2. SCRIPT REPERTOIRE
The Phags-pa script seems to have originally comprised forty-one letters. This is the number of Phags-pa letters said to have been devised by the 'Phags-pa Lama in his biography in the History of the Yuan Dynasty (compiled 1369-1370). Although the History of the Yuan Dynasty does not enumerate these forty-one letters, two other contemporaneous works, Fashu Kao (a work on calligraphy composed by the Yuan dynasty Uighur official Sheng Ximing , first published in 1334) and Shushi Huiyao (a work on the history of calligraphy by the late Yuan / early Ming author Tao Zongyi , first published in 1376) do list the forty-one Phags-pa letters (see Illustration 1).

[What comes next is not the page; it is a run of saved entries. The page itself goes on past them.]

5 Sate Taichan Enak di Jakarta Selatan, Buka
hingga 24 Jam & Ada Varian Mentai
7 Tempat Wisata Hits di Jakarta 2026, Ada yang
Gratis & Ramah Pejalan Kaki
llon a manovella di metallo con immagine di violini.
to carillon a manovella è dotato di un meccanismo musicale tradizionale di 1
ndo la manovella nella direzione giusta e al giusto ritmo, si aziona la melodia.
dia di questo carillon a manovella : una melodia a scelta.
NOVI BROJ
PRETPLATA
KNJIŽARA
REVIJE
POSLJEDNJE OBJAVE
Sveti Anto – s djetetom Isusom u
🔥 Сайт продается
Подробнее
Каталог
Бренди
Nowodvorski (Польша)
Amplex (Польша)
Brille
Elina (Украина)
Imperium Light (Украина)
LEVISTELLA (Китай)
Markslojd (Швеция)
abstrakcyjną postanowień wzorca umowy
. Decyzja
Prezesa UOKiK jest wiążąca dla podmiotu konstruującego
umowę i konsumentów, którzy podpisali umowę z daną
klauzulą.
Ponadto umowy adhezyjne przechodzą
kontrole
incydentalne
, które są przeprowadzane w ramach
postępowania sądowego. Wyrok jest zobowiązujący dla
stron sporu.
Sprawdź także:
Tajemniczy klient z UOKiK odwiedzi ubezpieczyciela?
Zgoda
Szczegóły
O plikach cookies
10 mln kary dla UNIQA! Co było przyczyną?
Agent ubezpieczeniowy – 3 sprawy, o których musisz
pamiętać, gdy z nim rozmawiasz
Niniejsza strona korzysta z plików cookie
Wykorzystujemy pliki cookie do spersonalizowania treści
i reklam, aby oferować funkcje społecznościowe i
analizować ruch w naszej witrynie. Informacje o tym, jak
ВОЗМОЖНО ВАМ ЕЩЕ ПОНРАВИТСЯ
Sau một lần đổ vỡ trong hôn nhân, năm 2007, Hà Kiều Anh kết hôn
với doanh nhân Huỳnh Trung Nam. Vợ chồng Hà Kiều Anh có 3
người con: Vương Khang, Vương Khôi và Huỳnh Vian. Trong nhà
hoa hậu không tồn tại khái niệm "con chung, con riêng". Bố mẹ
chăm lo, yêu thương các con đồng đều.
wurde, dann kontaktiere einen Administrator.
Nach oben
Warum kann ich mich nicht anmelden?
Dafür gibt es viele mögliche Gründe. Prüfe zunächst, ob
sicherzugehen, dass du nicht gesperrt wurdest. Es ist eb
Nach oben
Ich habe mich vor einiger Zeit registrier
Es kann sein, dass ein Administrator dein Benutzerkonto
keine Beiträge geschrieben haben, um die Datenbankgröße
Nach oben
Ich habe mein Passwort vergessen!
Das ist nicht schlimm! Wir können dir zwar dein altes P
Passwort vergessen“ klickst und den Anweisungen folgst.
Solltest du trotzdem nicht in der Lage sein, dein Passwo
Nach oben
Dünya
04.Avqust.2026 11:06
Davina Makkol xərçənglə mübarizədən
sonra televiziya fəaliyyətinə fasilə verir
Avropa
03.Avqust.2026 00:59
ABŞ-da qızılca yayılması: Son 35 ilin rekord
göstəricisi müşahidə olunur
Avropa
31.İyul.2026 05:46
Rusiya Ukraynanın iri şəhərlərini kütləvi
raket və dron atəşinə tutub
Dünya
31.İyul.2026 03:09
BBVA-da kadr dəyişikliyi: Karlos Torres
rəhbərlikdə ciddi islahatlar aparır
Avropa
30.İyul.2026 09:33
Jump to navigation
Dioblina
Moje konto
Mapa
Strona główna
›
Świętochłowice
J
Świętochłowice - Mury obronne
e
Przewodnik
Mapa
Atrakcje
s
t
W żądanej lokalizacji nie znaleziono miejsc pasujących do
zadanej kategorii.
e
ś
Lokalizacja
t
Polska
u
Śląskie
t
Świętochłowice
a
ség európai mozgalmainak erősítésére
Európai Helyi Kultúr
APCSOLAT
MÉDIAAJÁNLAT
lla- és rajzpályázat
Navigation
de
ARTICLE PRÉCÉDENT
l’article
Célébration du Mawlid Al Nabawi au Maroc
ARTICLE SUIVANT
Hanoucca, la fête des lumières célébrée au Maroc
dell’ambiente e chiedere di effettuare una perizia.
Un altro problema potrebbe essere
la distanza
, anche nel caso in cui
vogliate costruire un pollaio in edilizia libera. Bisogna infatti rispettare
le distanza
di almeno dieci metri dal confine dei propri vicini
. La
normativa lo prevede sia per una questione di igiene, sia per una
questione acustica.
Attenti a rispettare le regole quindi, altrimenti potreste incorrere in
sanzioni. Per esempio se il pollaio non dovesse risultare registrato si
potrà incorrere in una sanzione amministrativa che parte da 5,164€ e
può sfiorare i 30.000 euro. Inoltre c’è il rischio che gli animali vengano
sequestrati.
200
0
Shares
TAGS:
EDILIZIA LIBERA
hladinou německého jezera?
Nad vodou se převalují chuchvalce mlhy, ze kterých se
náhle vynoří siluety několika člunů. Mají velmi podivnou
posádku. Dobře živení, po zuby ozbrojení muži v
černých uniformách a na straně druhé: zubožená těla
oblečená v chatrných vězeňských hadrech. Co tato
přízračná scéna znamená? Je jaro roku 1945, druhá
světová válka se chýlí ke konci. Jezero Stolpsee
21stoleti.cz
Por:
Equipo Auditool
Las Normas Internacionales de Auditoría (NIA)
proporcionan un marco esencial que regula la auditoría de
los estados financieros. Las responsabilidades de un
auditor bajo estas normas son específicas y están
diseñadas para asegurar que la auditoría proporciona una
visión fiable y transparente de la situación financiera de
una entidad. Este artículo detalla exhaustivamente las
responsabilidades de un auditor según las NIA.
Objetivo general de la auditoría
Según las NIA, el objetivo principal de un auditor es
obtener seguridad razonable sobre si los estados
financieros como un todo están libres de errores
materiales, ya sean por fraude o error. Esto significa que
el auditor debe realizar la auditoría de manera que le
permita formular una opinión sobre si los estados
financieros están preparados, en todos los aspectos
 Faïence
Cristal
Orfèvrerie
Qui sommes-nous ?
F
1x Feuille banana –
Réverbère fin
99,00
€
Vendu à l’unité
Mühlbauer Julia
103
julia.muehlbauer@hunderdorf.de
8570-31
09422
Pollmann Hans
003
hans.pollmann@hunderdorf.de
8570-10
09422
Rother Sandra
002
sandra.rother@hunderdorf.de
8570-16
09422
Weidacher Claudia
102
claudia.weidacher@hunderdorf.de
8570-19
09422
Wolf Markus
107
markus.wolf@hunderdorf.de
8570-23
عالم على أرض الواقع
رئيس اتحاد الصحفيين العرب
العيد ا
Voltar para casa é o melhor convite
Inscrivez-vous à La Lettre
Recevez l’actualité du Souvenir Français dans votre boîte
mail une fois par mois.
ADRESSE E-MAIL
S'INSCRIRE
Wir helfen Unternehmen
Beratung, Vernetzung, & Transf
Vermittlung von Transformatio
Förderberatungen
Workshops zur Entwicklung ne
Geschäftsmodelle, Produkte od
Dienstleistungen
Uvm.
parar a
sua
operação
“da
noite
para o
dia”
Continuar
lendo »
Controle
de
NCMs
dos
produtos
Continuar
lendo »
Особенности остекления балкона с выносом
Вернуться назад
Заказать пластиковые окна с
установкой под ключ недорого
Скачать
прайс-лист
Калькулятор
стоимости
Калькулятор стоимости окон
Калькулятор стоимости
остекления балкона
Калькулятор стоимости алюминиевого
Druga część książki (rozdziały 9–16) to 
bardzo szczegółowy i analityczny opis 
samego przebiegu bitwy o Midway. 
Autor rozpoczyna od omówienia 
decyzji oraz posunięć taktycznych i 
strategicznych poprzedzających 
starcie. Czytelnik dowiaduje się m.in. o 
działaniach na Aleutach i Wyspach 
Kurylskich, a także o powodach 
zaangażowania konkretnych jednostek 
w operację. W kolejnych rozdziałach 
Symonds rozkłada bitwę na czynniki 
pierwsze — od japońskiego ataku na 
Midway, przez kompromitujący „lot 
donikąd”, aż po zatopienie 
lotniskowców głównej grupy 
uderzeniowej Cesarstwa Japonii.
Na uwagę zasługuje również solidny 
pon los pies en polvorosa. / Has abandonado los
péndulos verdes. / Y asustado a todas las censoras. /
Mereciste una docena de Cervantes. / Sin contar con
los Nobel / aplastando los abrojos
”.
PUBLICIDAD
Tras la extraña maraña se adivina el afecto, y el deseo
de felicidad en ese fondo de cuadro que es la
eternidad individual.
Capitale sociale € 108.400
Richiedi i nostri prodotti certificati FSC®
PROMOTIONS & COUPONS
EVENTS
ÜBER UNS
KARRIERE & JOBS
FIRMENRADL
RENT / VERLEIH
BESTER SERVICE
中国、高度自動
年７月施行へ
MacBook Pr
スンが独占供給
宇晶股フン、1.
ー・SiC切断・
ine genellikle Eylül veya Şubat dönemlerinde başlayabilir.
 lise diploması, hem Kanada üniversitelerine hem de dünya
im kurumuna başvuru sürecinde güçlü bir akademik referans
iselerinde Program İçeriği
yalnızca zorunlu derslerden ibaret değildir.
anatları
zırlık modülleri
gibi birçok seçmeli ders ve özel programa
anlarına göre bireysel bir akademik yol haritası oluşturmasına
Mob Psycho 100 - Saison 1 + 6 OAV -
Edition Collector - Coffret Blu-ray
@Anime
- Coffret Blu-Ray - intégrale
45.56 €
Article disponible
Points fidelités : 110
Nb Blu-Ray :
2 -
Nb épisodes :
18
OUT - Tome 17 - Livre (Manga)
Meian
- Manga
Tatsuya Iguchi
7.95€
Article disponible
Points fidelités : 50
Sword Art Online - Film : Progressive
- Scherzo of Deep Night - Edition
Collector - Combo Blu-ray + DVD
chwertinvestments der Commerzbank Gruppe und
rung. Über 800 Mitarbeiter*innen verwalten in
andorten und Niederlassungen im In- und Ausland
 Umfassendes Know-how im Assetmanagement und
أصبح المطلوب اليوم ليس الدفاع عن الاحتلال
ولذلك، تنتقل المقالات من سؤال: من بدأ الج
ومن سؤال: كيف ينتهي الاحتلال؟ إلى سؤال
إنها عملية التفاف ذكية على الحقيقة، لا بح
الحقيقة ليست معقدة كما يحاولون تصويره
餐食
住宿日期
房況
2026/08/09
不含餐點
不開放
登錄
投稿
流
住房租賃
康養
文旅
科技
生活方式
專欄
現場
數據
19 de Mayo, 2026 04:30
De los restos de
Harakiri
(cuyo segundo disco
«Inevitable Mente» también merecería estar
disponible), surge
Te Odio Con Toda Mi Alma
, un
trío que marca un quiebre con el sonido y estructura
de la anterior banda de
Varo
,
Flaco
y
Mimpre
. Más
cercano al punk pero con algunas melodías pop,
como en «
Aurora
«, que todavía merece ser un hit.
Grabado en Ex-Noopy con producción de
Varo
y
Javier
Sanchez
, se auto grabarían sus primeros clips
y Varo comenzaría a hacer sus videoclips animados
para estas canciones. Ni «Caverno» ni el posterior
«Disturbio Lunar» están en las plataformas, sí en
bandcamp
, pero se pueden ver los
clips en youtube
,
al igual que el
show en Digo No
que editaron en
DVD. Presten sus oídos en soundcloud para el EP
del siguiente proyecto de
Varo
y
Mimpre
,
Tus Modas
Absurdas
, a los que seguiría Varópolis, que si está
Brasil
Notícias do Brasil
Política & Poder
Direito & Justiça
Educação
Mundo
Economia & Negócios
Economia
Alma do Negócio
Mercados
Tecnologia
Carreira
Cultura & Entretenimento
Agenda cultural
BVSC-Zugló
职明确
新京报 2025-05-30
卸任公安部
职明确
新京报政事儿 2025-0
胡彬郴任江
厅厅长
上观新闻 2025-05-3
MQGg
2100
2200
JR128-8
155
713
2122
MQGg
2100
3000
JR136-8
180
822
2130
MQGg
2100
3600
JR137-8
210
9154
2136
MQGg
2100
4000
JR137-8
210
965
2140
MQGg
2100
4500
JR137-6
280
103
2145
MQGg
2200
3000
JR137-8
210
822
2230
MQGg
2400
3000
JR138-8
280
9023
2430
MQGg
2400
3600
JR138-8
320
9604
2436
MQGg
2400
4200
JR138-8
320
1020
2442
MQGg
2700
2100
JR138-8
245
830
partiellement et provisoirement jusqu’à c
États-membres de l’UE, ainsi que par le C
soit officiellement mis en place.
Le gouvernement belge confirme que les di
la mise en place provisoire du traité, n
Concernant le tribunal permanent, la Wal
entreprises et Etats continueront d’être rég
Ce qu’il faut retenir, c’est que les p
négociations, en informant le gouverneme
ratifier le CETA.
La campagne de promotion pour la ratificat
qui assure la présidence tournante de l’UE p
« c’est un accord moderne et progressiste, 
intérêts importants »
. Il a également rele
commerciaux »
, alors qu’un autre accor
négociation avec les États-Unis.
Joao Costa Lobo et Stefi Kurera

Illustration 1 : Table of 41 Phags-pa Letters in Shushi Huiyao
Source : Shushi Huiyao vol. 7 folio 22a.
The forty-one Phags-pa letters given in Shushi Huiyao and Fashu Kao comprise (in the order listed in these works) :
Thirty consonant letters corresponding to the thirty basic Tibetan consonants (TIBETAN LETTERS KA, KHA, GA, NGA, CA, CHA, JA, NYA, TA, THA, DA, NA, PA, PHA, BA, M A, TSA, TSHA, DZA, WA, ZHA, ZA, -A, YA, RA, LA, SHA, SA, HA and A). Four vowel letters corresponding to the four primary Tibetan vowel signs (TIBETAN VOWEL SIGNS I, U, E and O). Four consonant letters that do not correspond to Tibetan letters, but which are used to represent sounds found in Mongolian, Chinese and other languages : QA : used in Mongolian and Old Uighur XA : used in Mongolian and Chinese FA : used in Chinese and Old Uighur GGA : not used in Chinese, Mongolian or Old Uighur. This letter does not occur in any extant Phags-
pa texts other than the lists of Phags-pa letters given in Shushi Huiyao and Fashu Kao, and the list of "seal script" Phags-pa letters given in the Phags-pa rhyming dictionary Menggu Ziyun . It may have been used to represent a glottal stop for use in writing Persian (i.e. the letter 'ayn ); however no Persian Phags-pa texts survive. One vowel letter (EE) that does not correspond to a Tibetan vowel, which is used to represent an "e" vowel (usually transliterated as "") in Mongolian and Chinese, or in combination with the letters U and O to represent the front vowels "ü" and "ö" respectively. Two subjoined letters corresponding to the Tibetan subjoined letters WA [U+0FAD] (Tib. wa-zur) and YA [U+0FB1] (Tib. ya-btags).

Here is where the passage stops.